▶ _What you will do_:
Range to reproduce from the entries below: the line with "Fantasy Sports, Inc.", the line with "https://rtsports.com/fantasy-football-league/174774", and every line in between. Give them exactly and give nothing else.

==== Available data ====

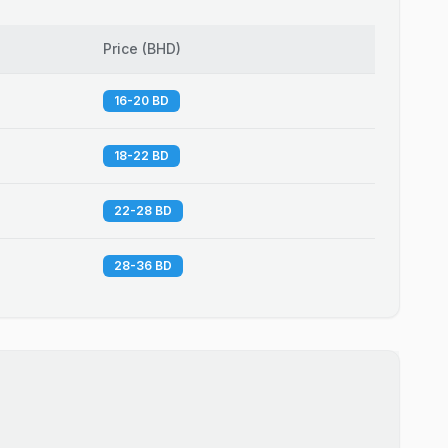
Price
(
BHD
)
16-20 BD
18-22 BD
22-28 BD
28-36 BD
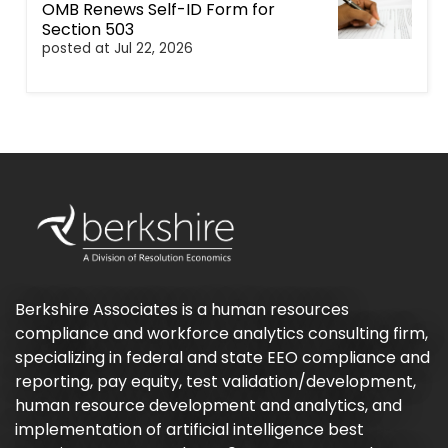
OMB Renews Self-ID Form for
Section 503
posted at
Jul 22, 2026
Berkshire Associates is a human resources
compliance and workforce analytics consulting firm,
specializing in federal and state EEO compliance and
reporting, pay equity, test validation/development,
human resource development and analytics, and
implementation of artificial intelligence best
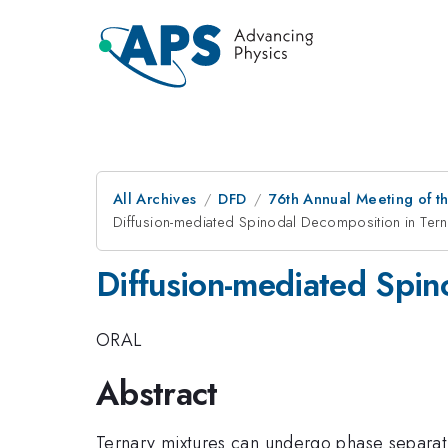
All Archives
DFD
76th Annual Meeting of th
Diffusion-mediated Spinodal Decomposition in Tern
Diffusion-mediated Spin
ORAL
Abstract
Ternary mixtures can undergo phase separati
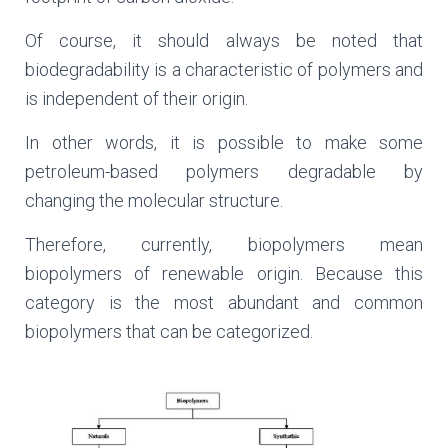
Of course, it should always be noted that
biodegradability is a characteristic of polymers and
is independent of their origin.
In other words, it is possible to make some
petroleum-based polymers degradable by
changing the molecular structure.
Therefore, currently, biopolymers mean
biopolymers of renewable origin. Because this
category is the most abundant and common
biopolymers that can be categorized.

====
==== Available data ====

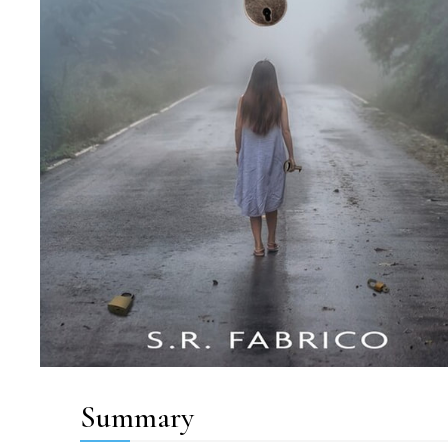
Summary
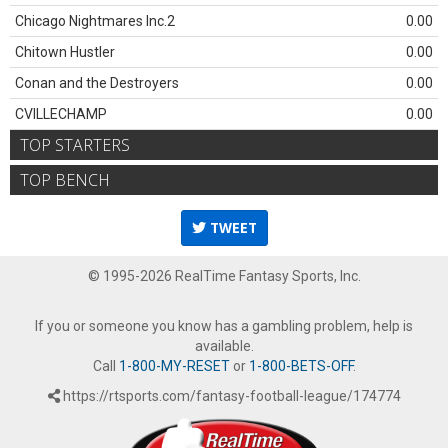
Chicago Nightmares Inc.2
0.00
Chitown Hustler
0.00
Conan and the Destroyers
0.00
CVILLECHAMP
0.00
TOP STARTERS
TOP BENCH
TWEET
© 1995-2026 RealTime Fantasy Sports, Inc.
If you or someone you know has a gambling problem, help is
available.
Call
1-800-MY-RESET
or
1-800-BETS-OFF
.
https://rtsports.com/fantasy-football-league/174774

====
==== Available data ====

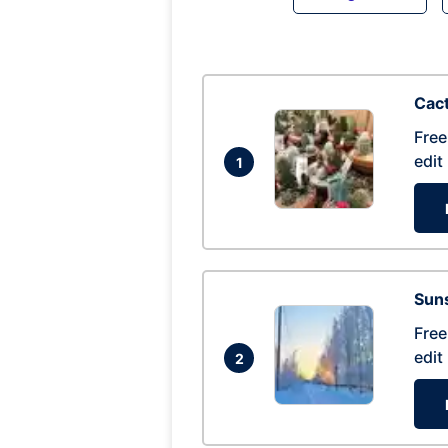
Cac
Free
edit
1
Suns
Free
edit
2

====

▶ _Solved exercise_:
© 1995-2026 RealTime Fantasy Sports, Inc.
If you or someone you know has a gambling problem, help is
available.
Call
1-800-MY-RESET
or
1-800-BETS-OFF
.
https://rtsports.com/fantasy-football-league/174774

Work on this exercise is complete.